A Hindu family in Muslim-majority Malaysia has moved court to stop Islamic authorities from burying a relative as a Muslim claiming that he had converted, the latest inter-religious dispute to have cropped up in this multi-racial country.
B Elangesvaran, 34, committed suicide by hanging on Sunday. However, a hospital in the northern state of Penang refused to release the body saying that the local Islamic Religious Department had told them that the deceased had converted to Islam and hence had to be buried in the Islamic way.

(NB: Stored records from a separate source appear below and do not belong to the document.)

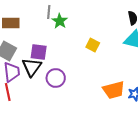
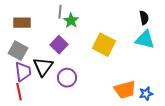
yellow square: (93, 45) -> (104, 45), size x1.6
purple square: (39, 52) -> (59, 45), moved, turned 36

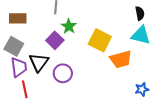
green star: (71, 21) -> (69, 26), moved
orange trapezoid: (125, 90) -> (121, 59), moved
red line: (19, 92) -> (25, 89), moved

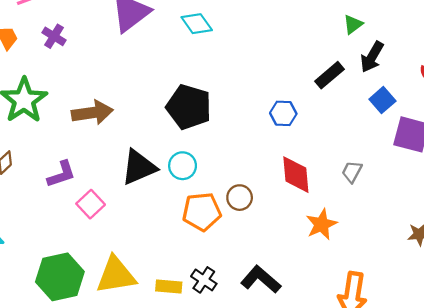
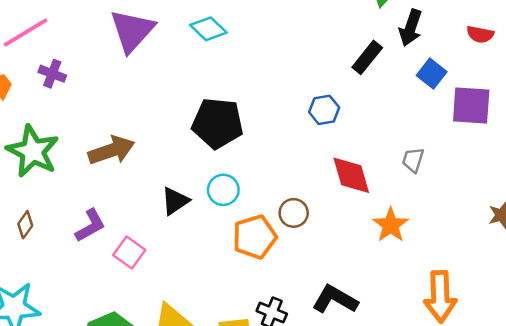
black triangle: (139, 167) -> (175, 201), size x0.7

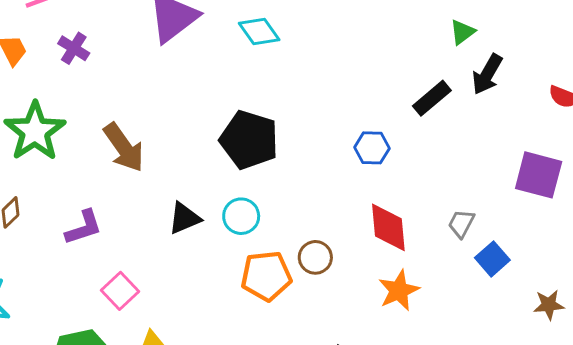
blue square: (432, 74) -> (492, 259), moved
brown arrow: (111, 150) -> (124, 147), turned 63
orange star: (391, 225) -> (399, 291), moved
pink square: (129, 252) -> (120, 291), moved

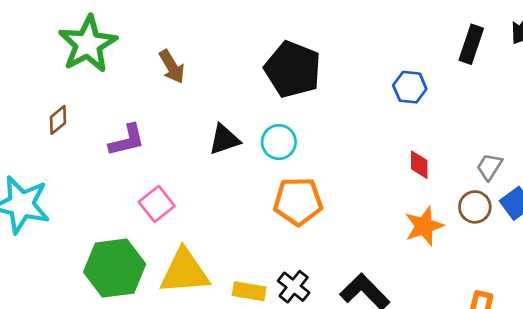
black rectangle: (432, 98) -> (471, 44), turned -36
brown arrow: (124, 147) -> (172, 67), size x0.7
red diamond: (388, 227) -> (419, 165), size x0.6
brown circle: (315, 257) -> (475, 207), moved

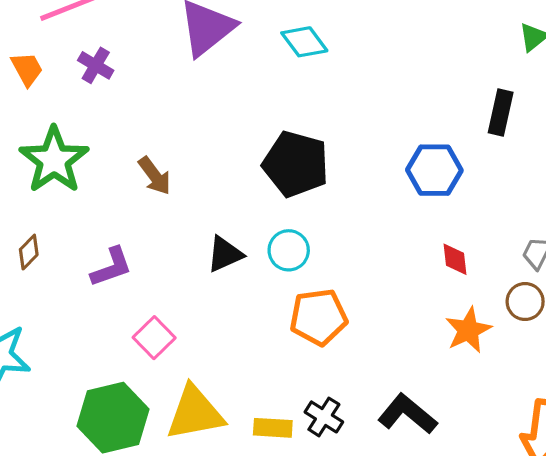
blue hexagon: (410, 87) -> (434, 170), size x1.4

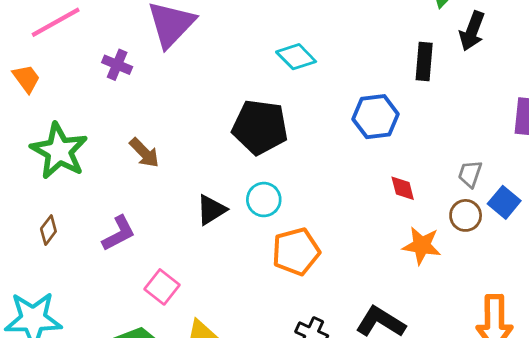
cyan diamond: (304, 42) -> (296, 57), moved
purple cross: (96, 65) -> (117, 65), moved
orange star: (468, 330) -> (422, 246), turned -30

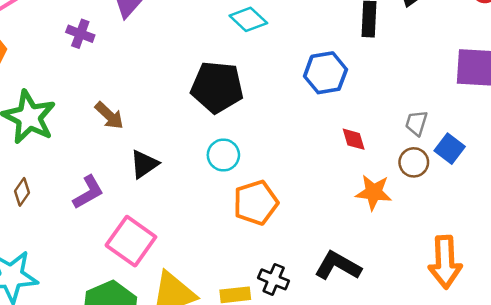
black triangle: (211, 210) -> (144, 164), moved
pink square: (162, 287) -> (131, 241), size x1.5

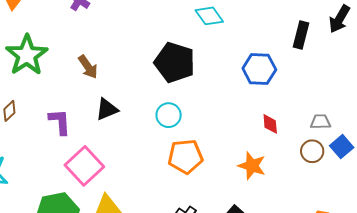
gray trapezoid: (416, 123) -> (320, 122), turned 60
purple L-shape: (88, 192) -> (60, 122), turned -76
orange star: (374, 192) -> (252, 166), moved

Elangesvaran's family has filed a case in Penang high court seeking a declaration that he is a Hindu and that his body should be released to the family for cremation.
The family said they had received no proof that Elangesvaran had converted to Islam.
"I was only served with a police report alleging that my brother had embraced Islam at the Penang Islamic Religious Department... and a letter with some scribbling allegedly done by Elangesvaran that he had converted," Elangesvaran's brother Selvan was quoted as saying by local media.
After a number of similar cases led to outcry from ethnic Indians and Chinese, Premier Abdullah Badawi announced that non-Muslims who wanted to convert to Islam would be required to inform their family before converting.
Ethnic Indians comprise 7.8 per cent of Malaysia's population of 27 million people and a majority of them are Hindus.
Elangesvaran's case indicates that Abdullah's announcement had amounted to nothing, A Vaithilingam, president of the Malaysian Consultative Council of Buddhism, Christianity, Hinduism, Sikhism and Taoism said.